Ebola : la riposte fait face à la résistance communautaire nourrie par des croyances

Le ministre congolais de la Santé, Roger Kamba, a indiqué à Bunia, dans la province de l’Ituri, épicentre de l’épidémie d’Ebola dans le nord-est de la République démocratique du Congo (RDC), que la riposte sanitaire faisait face à une forte résistance communautaire nourrie par des croyances locales et une méconnaissance des mesures de prévention, vendredi soir, lors d’une conférence de presse.

S’exprimant devant la presse après une rencontre avec des députés provinciaux de l’Ituri, le ministre a indiqué que les autorités avaient cherché à comprendre pourquoi plusieurs décès enregistrés dans la communauté n’avaient pas été signalés rapidement aux services de santé.

Selon lui, des élus locaux ont rapporté que des familles attribuaient les décès à des cas d’empoisonnement plutôt qu’à Ebola.

« Cette perception a conduit plusieurs familles à privilégier des remèdes traditionnels contre un prétendu poison plutôt que de se rendre dans les structures sanitaires », a expliqué le ministre.

Docteur Kamba a également évoqué une « psychose » née autour du cercueil utilisé lors des funérailles du premier patient décédé le 27 avril.

D’après certaines croyances relayées dans la communauté, le remplacement puis l’incinération du cercueil auraient déclenché une forme de « vengeance mystique » contre les personnes ayant participé aux funérailles ou à la destruction du cercueil, a-t-il dit.

Le ministre a regretté que ces croyances aient retardé « l’alerte précoce » indispensable à la riposte contre l’épidémie.

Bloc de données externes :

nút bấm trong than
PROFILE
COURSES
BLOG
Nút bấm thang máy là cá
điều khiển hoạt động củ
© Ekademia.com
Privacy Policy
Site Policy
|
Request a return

« Les autorités sanitaires ne peuvent intervenir efficacement que lorsque les cas suspects sont signalés à temps par les communautés concernées », a-t-il rappelé.

L’Ituri demeure l’épicentre de cette 17ème épidémie d’Ebola qui touche également certaines zones du Nord-Kivu et du Sud-Kivu.

Ebola a débuté en septembre 1976 dans le village de Yambuku (Bumba) dans l’ancienne province de l’Equateur. Un bilan de 318 cas et 280 décès avait été enregistré.

L’épidémie d’ »Ebola Zaïre » de 2018-2020 à Mangina, Beni et Butembo avait fait pour sa part 2.200 morts dans la même région.

Actuellement, il s’agit d’une variante génétiquement distincte des précédentes épidémies Bundibugyo de 2007 et 2012, issue directement d’un réservoir animal, selon le docteur Jean-Jacques Muyembe, directeur de l’Institut National de Recherche Biomédicale (INRB).

L’épidémiologiste insiste sur le rôle central de l’engagement communautaire, « déjà démontré lors des réponses récentes » pour lutter contre Ebola.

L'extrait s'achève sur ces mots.